“Ben bu toprakları terk edip kaçamam. Bu bana yakışmaz.
Osman Batur ölmekten korktu, canını vermekten korktu, kaçıp kendini kurtardı, budununu, yurdunu, kavgasını, ülküsünü terk etti, dedirtmem.
Ben bu topraklarda doğdum. Öleceksem yine burada, bu topraklar için öleceğim. Yaşamak için kaçmak bana yakışmaz. Bana uymaz. İnancıma, imanıma, Türklüğüme ters gelir. Ben bu topraklardan başka yerde zaten yaşayamam. Canım sağ kalsın diye budunumu terk edersem, yurdumu terk edersem, kimsenin yüzüne bakamam. Utanırım. Kahrederim. Ölsem daha iyidir.
Beni siz vurun. Çekin silahınızı öldürün ama bana kaçmaktan söz etmeyin. Baş eğmekten de söz etmeyin. Ben gitmeyeceğim. Biliyorum işimiz çok zor. Biliyorum başarmamız çok zor ama ben savaşmayı, son kurşunumu bile Çinlilere sıkmayı seçeceğim. Kimseyi kalmaya zorlayamam. Kimseye benimle birlikte ölün, diyemem. Kim gitmek isterse gitsin. Kim başka bir yurt tutmak istiyorsa varsın tutsun. Kimseyi ayıplamam. Kimseye küsmem, kızmam. Bu bir seçimdir. Ben kimsenin yerine yaşayacak değilim. Kimse de ben dedim diye ölmesin. Önce Tanrı’dan, sonra kul hakkı geçmesinden korkarım.

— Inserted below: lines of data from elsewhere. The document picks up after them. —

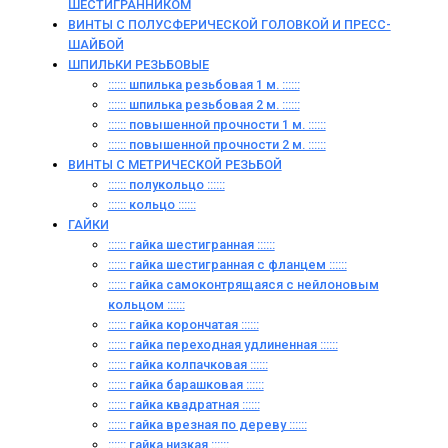
ШЕСТИГРАННИКОМ
ВИНТЫ С ПОЛУСФЕРИЧЕСКОЙ ГОЛОВКОЙ И ПРЕСС-
ШАЙБОЙ
ШПИЛЬКИ РЕЗЬБОВЫЕ
:::::: шпилька резьбовая 1 м. ::::::
:::::: шпилька резьбовая 2 м. ::::::
:::::: повышенной прочности 1 м. ::::::
:::::: повышенной прочности 2 м. ::::::
ВИНТЫ C МЕТРИЧЕСКОЙ РЕЗЬБОЙ
:::::: полукольцо ::::::
:::::: кольцо ::::::
ГАЙКИ
:::::: гайка шестигранная ::::::
:::::: гайка шестигранная с фланцем ::::::
:::::: гайка самоконтрящаяся с нейлоновым
кольцом ::::::
:::::: гайка корончатая ::::::
:::::: гайка переходная удлиненная ::::::
:::::: гайка колпачковая ::::::
:::::: гайка барашковая ::::::
:::::: гайка квадратная ::::::
:::::: гайка врезная по дереву ::::::
:::::: гайка низкая ::::::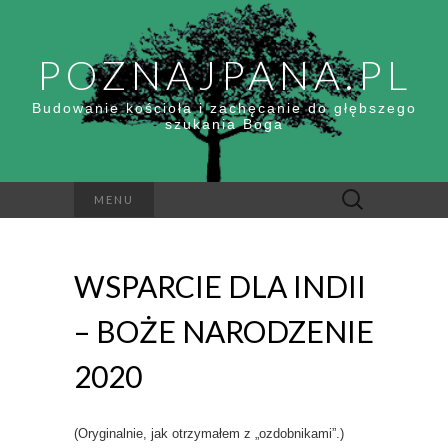
POZNAJPANA.PL
Budowanie kościoła i zachęcanie do głębszego
szukania Boga
Szukaj:
MENU
WSPARCIE DLA INDII
– BOŻE NARODZENIE
2020
(Oryginalnie, jak otrzymałem z „ozdobnikami”.)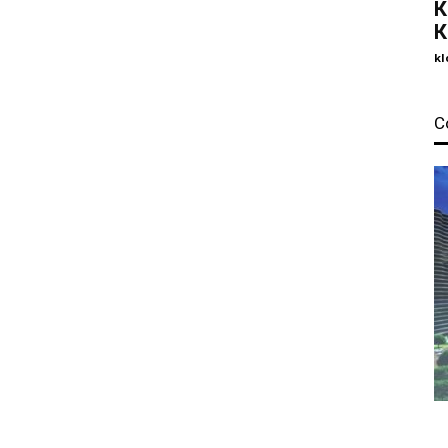
К
К
kl
С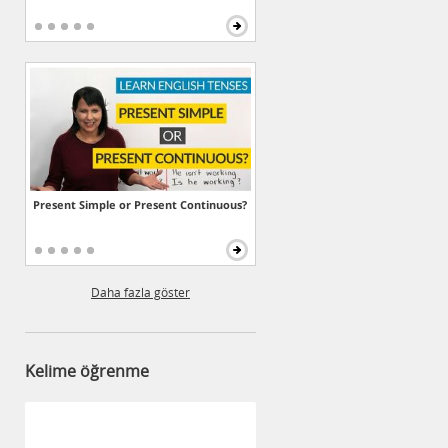
Present Simple or Present Continuous?
Daha fazla göster
Kelime öğrenme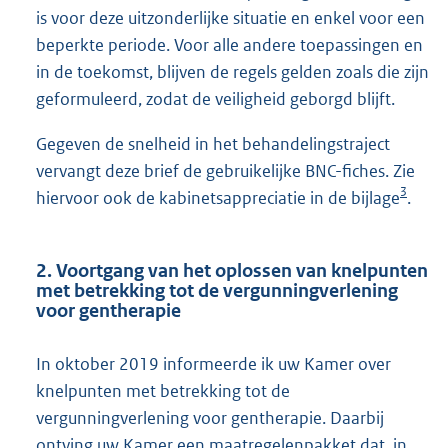
is voor deze uitzonderlijke situatie en enkel voor een
beperkte periode. Voor alle andere toepassingen en
in de toekomst, blijven de regels gelden zoals die zijn
geformuleerd, zodat de veiligheid geborgd blijft.
Gegeven de snelheid in het behandelingstraject
vervangt deze brief de gebruikelijke BNC-fiches. Zie
3
hiervoor ook de kabinetsappreciatie in de bijlage
.
2. Voortgang van het oplossen van knelpunten
met betrekking tot de vergunningverlening
voor gentherapie
In oktober 2019 informeerde ik uw Kamer over
knelpunten met betrekking tot de
vergunningverlening voor gentherapie. Daarbij
ontving uw Kamer een maatregelenpakket dat, in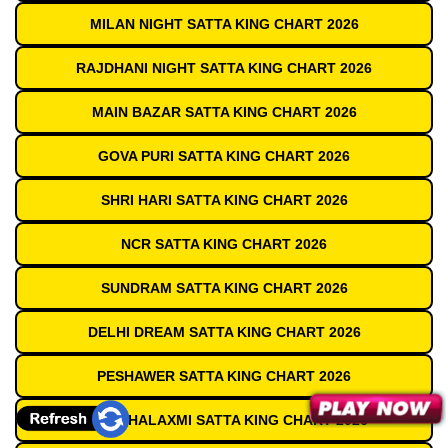
MILAN NIGHT SATTA KING CHART 2026
RAJDHANI NIGHT SATTA KING CHART 2026
MAIN BAZAR SATTA KING CHART 2026
GOVA PURI SATTA KING CHART 2026
SHRI HARI SATTA KING CHART 2026
NCR SATTA KING CHART 2026
SUNDRAM SATTA KING CHART 2026
DELHI DREAM SATTA KING CHART 2026
PESHAWER SATTA KING CHART 2026
JAI MAHALAXMI SATTA KING CHART 2026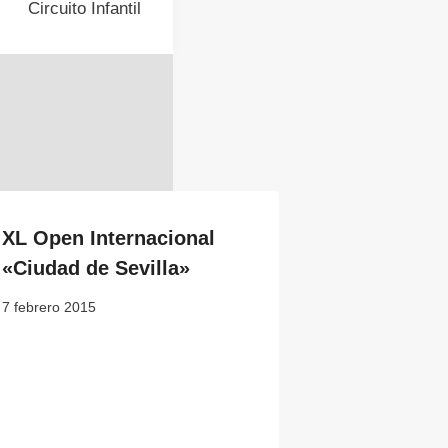
Circuito Infantil
XL Open Internacional
«Ciudad de Sevilla»
7 febrero 2015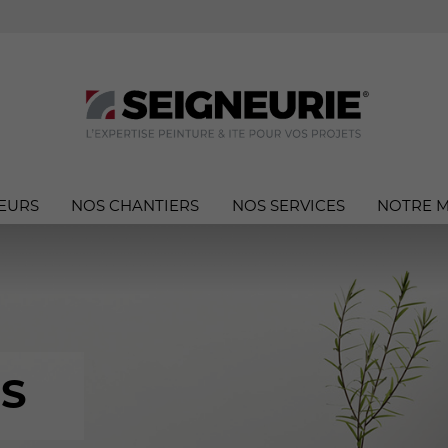
EURS
NOS CHANTIERS
NOS SERVICES
NOTRE 
S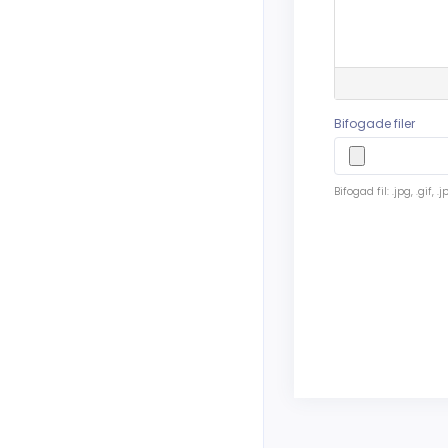
Bifogade filer
Bifogad fil: .jpg, .gif, .j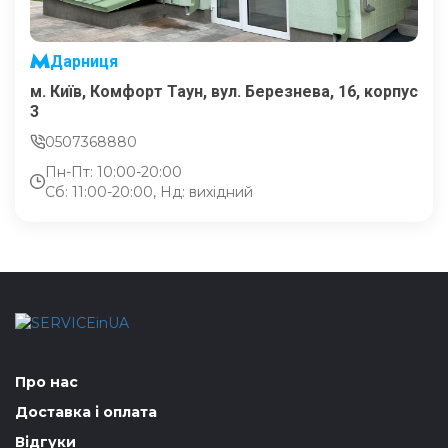
Дарниця
м. Київ, Комфорт Таун, вул. Березнева, 16, корпус
3
0507368880
Пн-Пт: 10:00-20:00
Сб: 11:00-20:00, Нд: вихідний
Про нас
Доставка і оплата
Відгуки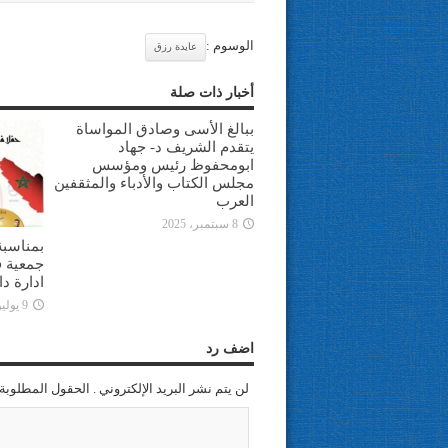
الوسوم :
عايدة رزق
أخبار ذات صلة
ببالغ الأسى وصادق المواساة
يتقدم الشريف د- جهاد
ابومحفوظ رئيس ومؤسس
مجلس الكتاب والأدباء والمثقفين
العرب
8 سبتمبر، 2025
بمناسبة
جمعية ف
ادارة د
9 يوليو، 2025
اضف رد
لن يتم نشر البريد الإلكتروني . الحقول المطلوبة 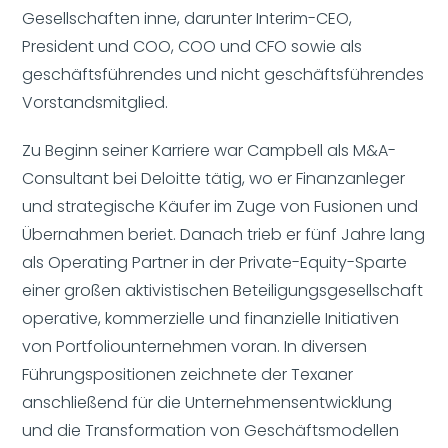
Gesellschaften inne, darunter Interim-CEO,
President und COO, COO und CFO sowie als
geschäftsführendes und nicht geschäftsführendes
Vorstandsmitglied.
Zu Beginn seiner Karriere war Campbell als M&A-
Consultant bei Deloitte tätig, wo er Finanzanleger
und strategische Käufer im Zuge von Fusionen und
Übernahmen beriet. Danach trieb er fünf Jahre lang
als Operating Partner in der Private-Equity-Sparte
einer großen aktivistischen Beteiligungsgesellschaft
operative, kommerzielle und finanzielle Initiativen
von Portfoliounternehmen voran. In diversen
Führungspositionen zeichnete der Texaner
anschließend für die Unternehmensentwicklung
und die Transformation von Geschäftsmodellen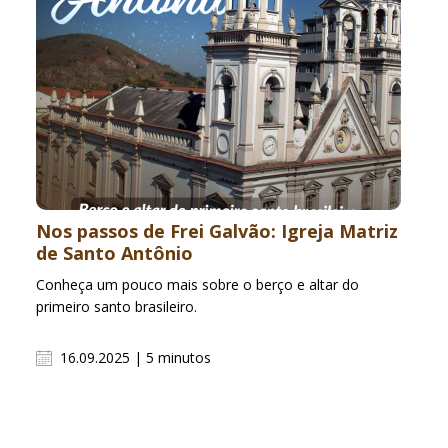
Nos passos de Frei Galvão: Igreja Matriz
de Santo Antônio
Conheça um pouco mais sobre o berço e altar do
primeiro santo brasileiro.
16.09.2025 | 5 minutos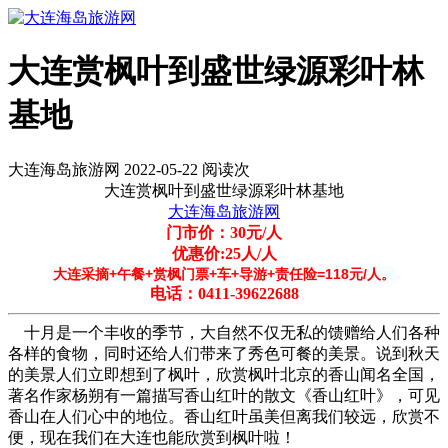
大连赏枫叶到盛世绿源彩叶林
基地
大连海岛旅游网 2022-05-22 阅读
次
大连赏枫叶到盛世绿源彩叶林基地
大连海岛旅游网
门市价：30元/人
优惠价:25人/人
大连采摘+午餐+赏枫门票+车+导游+责任险=118元/人。
电话：0411-39622688
十月是一个丰收的季节，大自然不仅无私的馈赠给人们各种
各样的食物，同时还给人们带来了秀色可餐的美景。说到秋天
的美景人们立即想到了枫叶，欣赏枫叶北京的香山闻名全国，
著名作家杨朔有一篇描写香山红叶的散文《香山红叶》，可见
香山在人们心中的地位。香山红叶虽美但离我们较远，欣赏不
便，现在我们在大连也能欣赏到枫叶啦！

Ben Urumçi’ye de gelemem. Yurt dışına da gidemem. Çocuklarım, oğullarım, kızlarım gitse, hepiniz gitseniz, bir başıma da kalsam, ben gidemem.” Osman Batur…
Destancı, daha güzelleri, daha uluları, daha başkaları yazılsın dilemektedir. Kendi yazdığı en kötü, en eksik, en az olsun, Ulu Osman Batur Han’ı en güzeli ile anlatan daha üstün destanlar yazılsın dilemektedir.